■ **Problem to work on**
The task calls for the lines from the start of the entries below through the line with "vermiş. Doğuda gün doğusunda Bökli Kağa", given again verbatim, with every picture dropped.

++++ Data to examine ++++

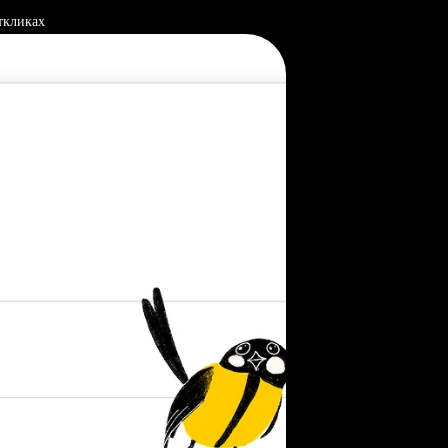
ткликах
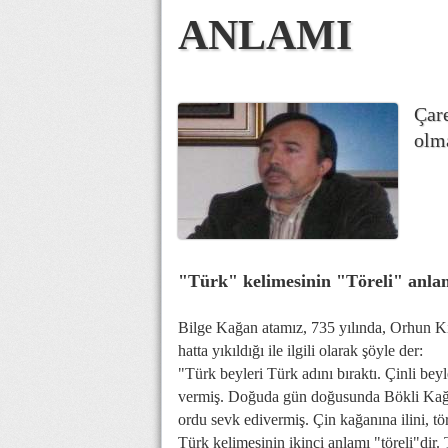
ANLAMI
Çare
olma
"Türk" kelimesinin "Töreli" anla
Bilge Kağan atamız, 735 yılında, Orhun Kit
hatta yıkıldığı ile ilgili olarak şöyle der:
"Türk beyleri Türk adını bıraktı. Çinli beyle
vermiş. Doğuda gün doğusunda Bökli Kağa
ordu sevk edivermiş. Çin kağanına ilini, tör
Türk kelimesinin ikinci anlamı "töreli"dir.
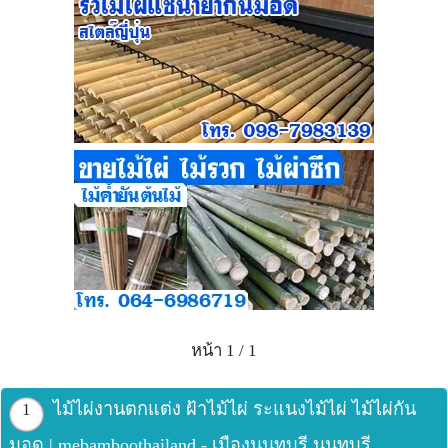
หน้า 1 / 1
ไม้ไผ่งานตกแต่ง ฝ้าไม้ไผ่ ระแนงไม้ไผ่ ไม้ไผ่กัน
1
มอด | mebamboothailand - เมืองนนทบุรี นนทบุรี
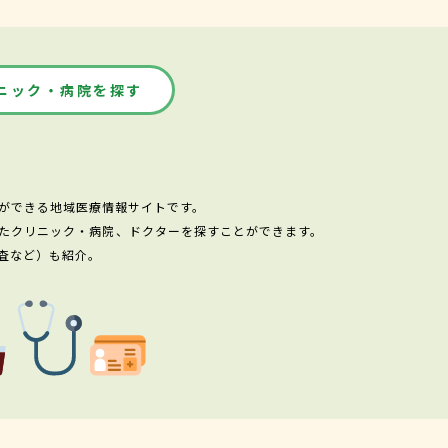
ニック・病院を探す
ができる地域医療情報サイトです。
たクリニック・病院、ドクターを探すことができます。
査など）も紹介。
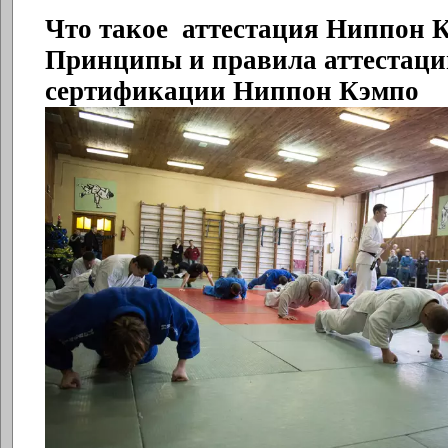
Что такое аттестация Ниппон 
Принципы и правила аттестаци
сертификации Ниппон Кэмпо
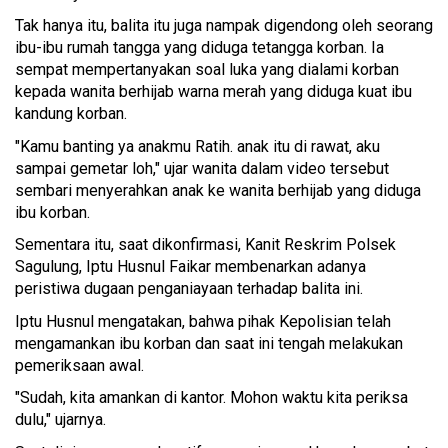
Tak hanya itu, balita itu juga nampak digendong oleh seorang
ibu-ibu rumah tangga yang diduga tetangga korban. Ia
sempat mempertanyakan soal luka yang dialami korban
kepada wanita berhijab warna merah yang diduga kuat ibu
kandung korban.
"Kamu banting ya anakmu Ratih. anak itu di rawat, aku
sampai gemetar loh," ujar wanita dalam video tersebut
sembari menyerahkan anak ke wanita berhijab yang diduga
ibu korban.
Sementara itu, saat dikonfirmasi, Kanit Reskrim Polsek
Sagulung, Iptu Husnul Faikar membenarkan adanya
peristiwa dugaan penganiayaan terhadap balita ini.
Iptu Husnul mengatakan, bahwa pihak Kepolisian telah
mengamankan ibu korban dan saat ini tengah melakukan
pemeriksaan awal.
"Sudah, kita amankan di kantor. Mohon waktu kita periksa
dulu," ujarnya.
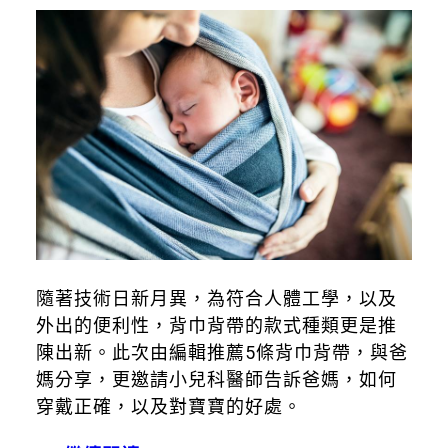
隨著技術日新月異，為符合人體工學，以及
外出的便利性，背巾背帶的款式種類更是推
陳出新。此次由編輯推薦5條背巾背帶，與爸
媽分享，更邀請小兒科醫師告訴爸媽，如何
穿戴正確，以及對寶寶的好處。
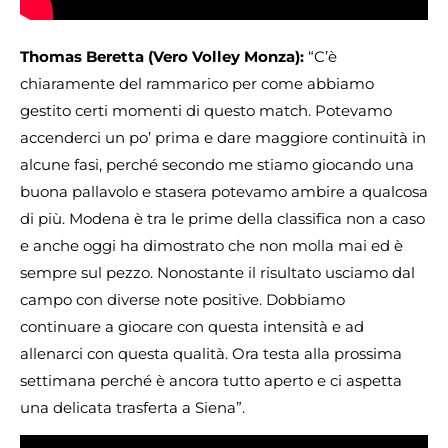
Thomas Beretta (Vero Volley Monza):
“C’è
chiaramente del rammarico per come abbiamo
gestito certi momenti di questo match. Potevamo
accenderci un po’ prima e dare maggiore continuità in
alcune fasi, perché secondo me stiamo giocando una
buona pallavolo e stasera potevamo ambire a qualcosa
di più. Modena è tra le prime della classifica non a caso
e anche oggi ha dimostrato che non molla mai ed è
sempre sul pezzo. Nonostante il risultato usciamo dal
campo con diverse note positive. Dobbiamo
continuare a giocare con questa intensità e ad
allenarci con questa qualità. Ora testa alla prossima
settimana perché è ancora tutto aperto e ci aspetta
una delicata trasferta a Siena”.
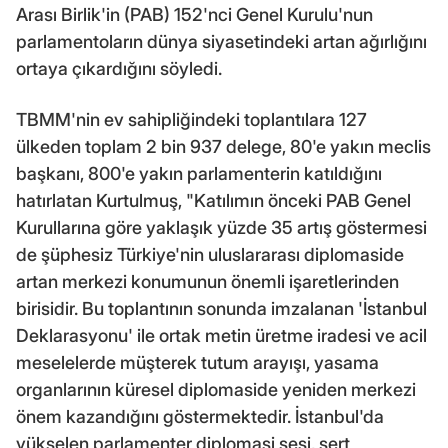
Arası Birlik'in (PAB) 152'nci Genel Kurulu'nun
parlamentoların dünya siyasetindeki artan ağırlığını
ortaya çıkardığını söyledi.
TBMM'nin ev sahipliğindeki toplantılara 127
ülkeden toplam 2 bin 937 delege, 80'e yakın meclis
başkanı, 800'e yakın parlamenterin katıldığını
hatırlatan Kurtulmuş, "Katılımın önceki PAB Genel
Kurullarına göre yaklaşık yüzde 35 artış göstermesi
de şüphesiz Türkiye'nin uluslararası diplomaside
artan merkezi konumunun önemli işaretlerinden
birisidir. Bu toplantının sonunda imzalanan 'İstanbul
Deklarasyonu' ile ortak metin üretme iradesi ve acil
meselelerde müşterek tutum arayışı, yasama
organlarının küresel diplomaside yeniden merkezi
önem kazandığını göstermektedir. İstanbul'da
yükselen parlamenter diplomasi sesi, sert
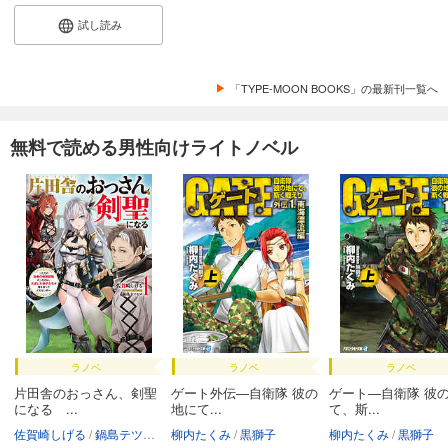
試し読み
「TYPE-MOON BOOKS」の最新刊一覧へ
無料で読める男性向けライトノベル
ラノベ
ラノベ
ラノベ
片田舎のおっさん、剣聖
ゲート外伝―自衛隊 彼の
ゲート―自衛隊 彼
になる ...
地にて...
て、斯...
佐賀崎しげる
鍋島テツヒロ
柳内たくみ
黒獅子
柳内たくみ
黒獅子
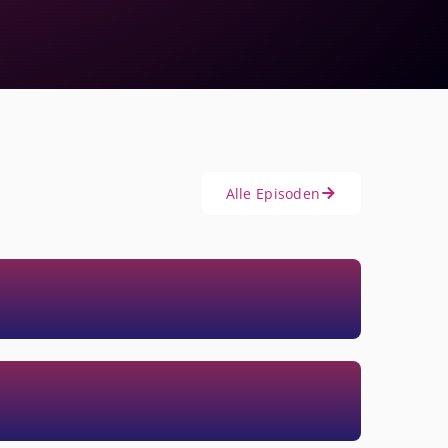
Alle Episoden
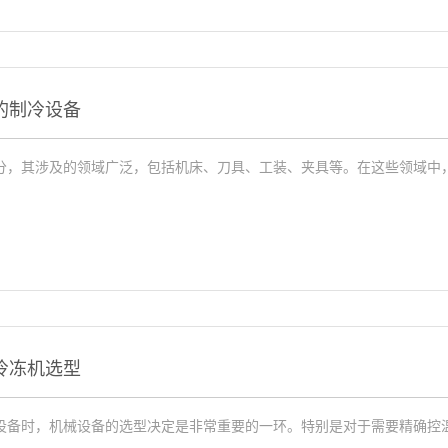
的制冷设备
分，其涉及的领域广泛，包括机床、刀具、工装、夹具等。在这些领域中
冷冻机选型
设备时，机械设备的选型决定是非常重要的一环。特别是对于需要精确控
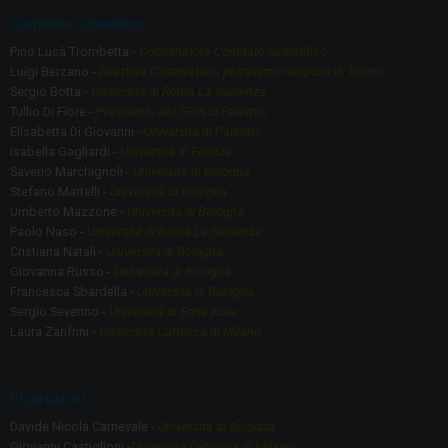
Comitato scientifico
Pino Lucà Trombetta -
Coordinatore Comitato Scientifico
Luigi Berzano -
Direttore Osservatorio pluralismo religioso di Torino
Sergio Botta -
Università di Roma La Sapienza
Tullio Di Fiore -
Presidente del GRIS di Palermo
Elisabetta Di Giovanni -
Università di Palermo
Isabella Gagliardi -
Università di Firenze
Saverio Marchignoli -
Università di Bologna
Stefano Martelli -
Università di Bologna
Umberto Mazzone -
Università di Bologna
Paolo Naso -
Università di Roma La Sapienza
Cristiana Natali -
Università di Bologna
Giovanna Russo -
Università di Bologna
Francesca Sbardella -
Università di Bologna
Sergio Severino -
Università di Enna Kore
Laura Zanfrini -
Università Cattolica di Milano
Ricercatori
Davide Nicola Carnevale -
Università di Bologna
Giovanni Castiglioni -
Università Cattolica di Milano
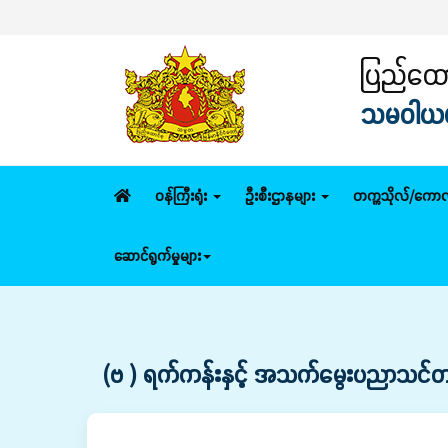
ပြည်ထောင
သမဝါယမနှ
ဝန်ကြီးရုံး
ဦးစီးဌာနများ
တက္ကသိုလ်/ကောလ
ဆောင်ရွက်မှုများ
(ဗ ) ရက်ကန်းနှင့် အသက်မွေးပညာသင်တန်းက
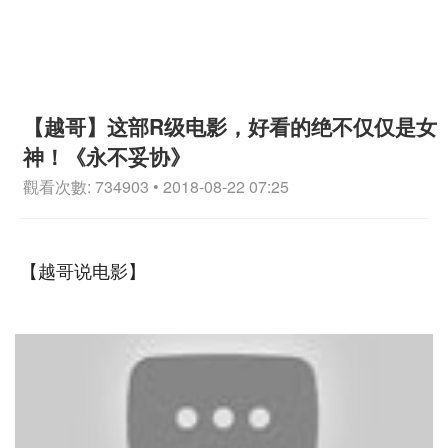
【越哥】这部R级电影，好看的绝不仅仅是女
神！《永不妥协》
觀看次數: 734903 • 2018-08-22 07:25
【越哥说电影】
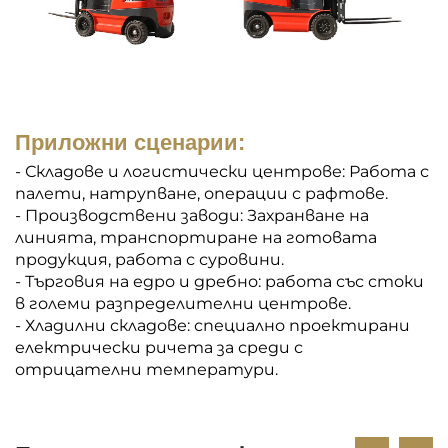
Приложни сценарии:
- Складове и логистически центрове: Работа с
палети, натрупване, операции с рафтове.
- Производствени заводи: Захранване на
линията, транспортиране на готовата
продукция, работа с суровини.
- Търговия на едро и дребно: работа със стоки
в големи разпределителни центрове.
- Хладилни складове: специално проектирани
електрически ричета за среди с
отрицателни температури.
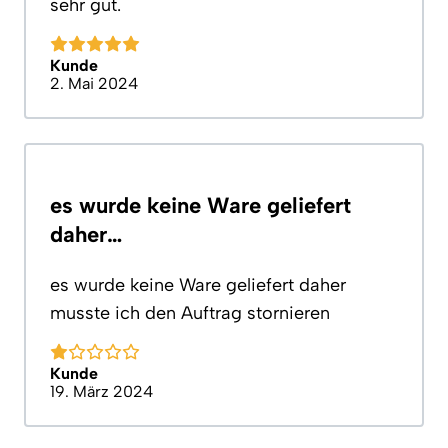
sehr gut.
Kunde
2. Mai 2024
es wurde keine Ware geliefert
daher…
es wurde keine Ware geliefert daher
musste ich den Auftrag stornieren
Kunde
19. März 2024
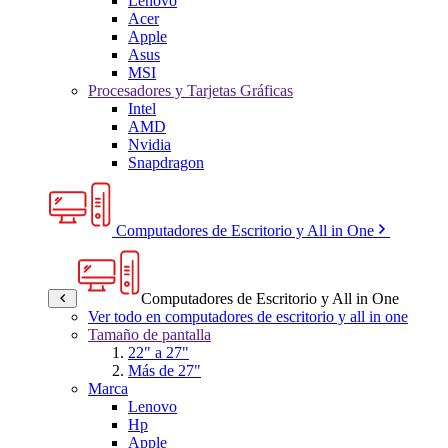
Lenovo
Acer
Apple
Asus
MSI
Procesadores y Tarjetas Gráficas
Intel
AMD
Nvidia
Snapdragon
Computadores de Escritorio y All in One
Computadores de Escritorio y All in One
Ver todo en computadores de escritorio y all in one
Tamaño de pantalla
22" a 27"
Más de 27"
Marca
Lenovo
Hp
Apple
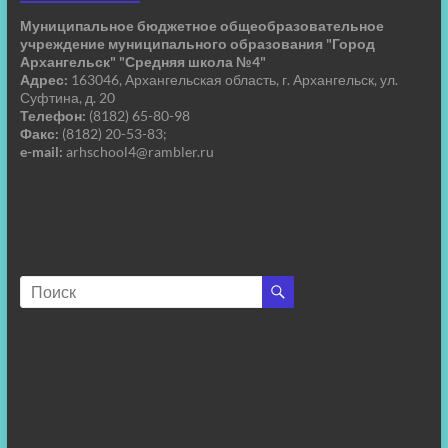
Муниципальное бюджетное общеобразовательное
учреждение муниципального образования "Город
Архангельск" "Средняя школа №4"
Адрес:
163046, Архангельская область, г. Архангельск, ул.
Суфтина, д. 20
Телефон:
(8182) 65-80-98
Факс:
(8182) 20-53-83;
e-mail:
arhschool4@rambler.ru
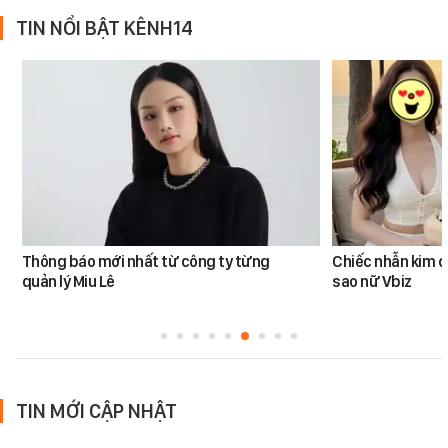
TIN NỔI BẬT KÊNH14
Thông báo mới nhất từ công ty từng
Chiếc nhẫn kim 
quản lý Miu Lê
sao nữ Vbiz
TIN MỚI CẬP NHẬT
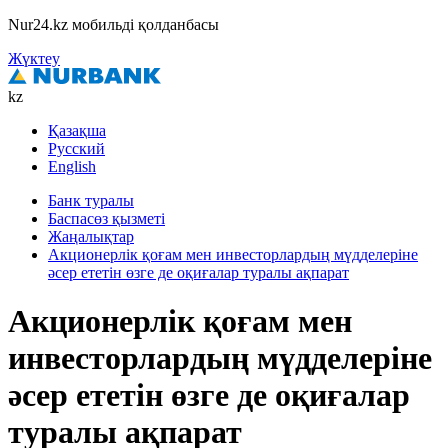
Nur24.kz мобильді қолданбасы
Жүктеу
kz
Қазақша
Русский
English
Банк туралы
Баспасөз қызметі
Жаңалықтар
Акционерлік қоғам мен инвесторлардың мүдделеріне
әсер ететін өзге де оқиғалар туралы ақпарат
Акционерлік қоғам мен
инвесторлардың мүдделеріне
әсер ететін өзге де оқиғалар
туралы ақпарат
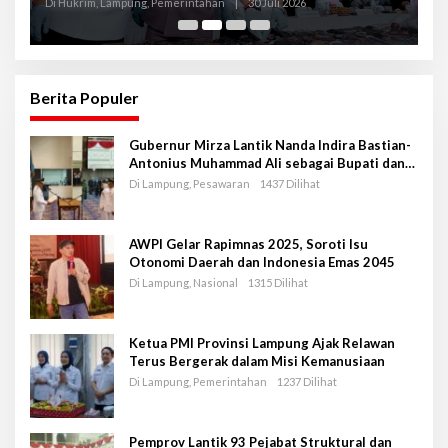
Lampung
L
Di Hukrim, Lampung, Pemerintahan
|
30 Juli 2026
Di
Berita Populer
Gubernur Mirza Lantik Nanda Indira Bastian-
Antonius Muhammad Ali sebagai Bupati dan
Wakil Bupati Pesawaran Periode 2025-2030
Di Lampung, Pesawaran
1437 Dilihat
AWPI Gelar Rapimnas 2025, Soroti Isu
Otonomi Daerah dan Indonesia Emas 2045
Di Lampung, Nasional
1315 Dilihat
Ketua PMI Provinsi Lampung Ajak Relawan
Terus Bergerak dalam Misi Kemanusiaan
Di Lampung, Pemerintahan
1237 Dilihat
Pemprov Lantik 93 Pejabat Struktural dan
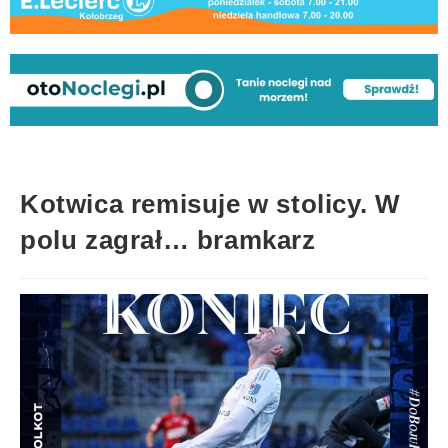
Kotwica remisuje w stolicy. W
polu zagrał… bramkarz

++++

■ **Reply to the task**
ткликах
ANLAMI
Çare
olma
"Türk" kelimesinin "Töreli" anla
Bilge Kağan atamız, 735 yılında, Orhun Kit
hatta yıkıldığı ile ilgili olarak şöyle der:
"Türk beyleri Türk adını bıraktı. Çinli beyle
vermiş. Doğuda gün doğusunda Bökli Kağa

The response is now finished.